Gallarus Oratory and Stone on the Dingle Peninsula, Ireland.
Gallarus Oratory was built between the seventh and eight century and is the best preserved early Christian church in Ireland. It represents the apogee of dry-stone corbelling, using techniques first developed by Neolithic tomb-makers. The stones were layed at a slight angle, lower on the outside then the inside to allow water to run off.
According to local legend, if a person climbs out of the oratory via the window, their soul will be cleansed. This is, however, physically impossible, because the window is approximately 18cm in length and 12cm in width.

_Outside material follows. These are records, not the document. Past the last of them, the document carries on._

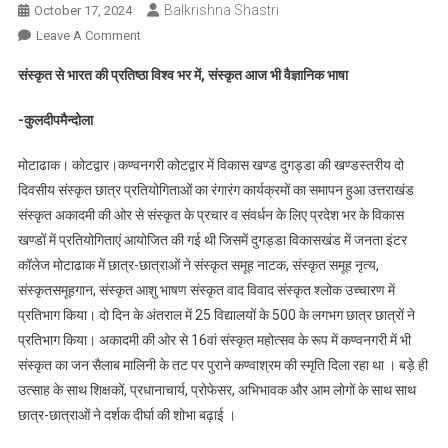
Balkrishna Shastri
October 17, 2024
On
Leave A Comment
कण्वनगरी
संस्कृत से भारत की प्रतिष्ठा विश्व भर में, संस्कृत आज भी वैज्ञानिक भाषा
में
दो
-कुलदीपमैन्दोला
दिन
12
मोटाढाक। कोटद्वार।कण्वनगरी कोटद्वार में विकास खण्ड दुगड्डा की खण्डस्तरीय दो
संस्कृतप्रतियोगिताओं
दिवसीय संस्कृत छात्र प्रतियोगिताओं का रंगारंग कार्यक्रमों का समापन हुआ उत्तराखंड
में
संस्कृत अकादमी की ओर से संस्कृत के प्रचार व संवर्धन के लिए प्रदेश भर के विकास
छात्र
खण्डों में प्रतियोगिताएं आयोजित की गई थी जिसमें दुगड्डा विकासखंड में जनता इंटर
छात्राओं
कॉलेज मोटाढाक में छात्र-छात्राओं ने संस्कृत समूह नाटक, संस्कृत समूह नृत्य,
ने
दिखाया
संस्कृतसमूहगान, संस्कृत आशु भाषण संस्कृत वाद विवाद संस्कृत श्लोक उच्चारण में
अपना
प्रतिभाग किया। दो दिन के अंतराल में 25 विद्यालयों के 500 के लगभग छात्र छात्रों ने
जलवा
प्रतिभाग किया। अकादमी की ओर से 16वां संस्कृत महोत्सव के रूप में कण्वनगरी में भी
संस्कृत का जन सैलाब मालिनी के तट पर पुराने कण्वाश्रम की स्मृति दिला रहा था । बड़े ही
उत्साह के साथ शिक्षकों, प्रधानाचार्य, प्रोफेसर, अभिभावक और आम लोगों के साथ साथ
छात्र-छात्राओं ने दर्शक दीर्घा की शोभा बढ़ाई ।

Gallarus Oratory – Simple and stunning in its own right, this superb dry stone oratory is in perfect condition, apart from a slight sagging in the roof. It has withstood the elements for nearly 1300 years. It is one of the most famous buildings in Ireland and is built of large cut stones neatly fitted together with walls angled from the base to a corbelled roof whose gable ends also lean inward in a curved batter. It is compared in appearance by many to that of an up-turned boat. The corbelled stones slope slightly down towards the outside to help the rain run off. The doorway at the west gable end is lintelled with sloping jambs.
On the inside over the lintel are two holed stones to support a wooden door. The east gable has a small round-headed window splayed on the inside. Although mortar was in use in the 8 th century, there is none used in this type of oratory. This style of oratory is peculiar to Kerry in the southwest.
A small cross-slab stands at the east end of a bed of stones beside the oratory. An equal armed cross within a circle occupies the upper part of its west face. A further inscription beneath the cross does not form any recognisable pattern.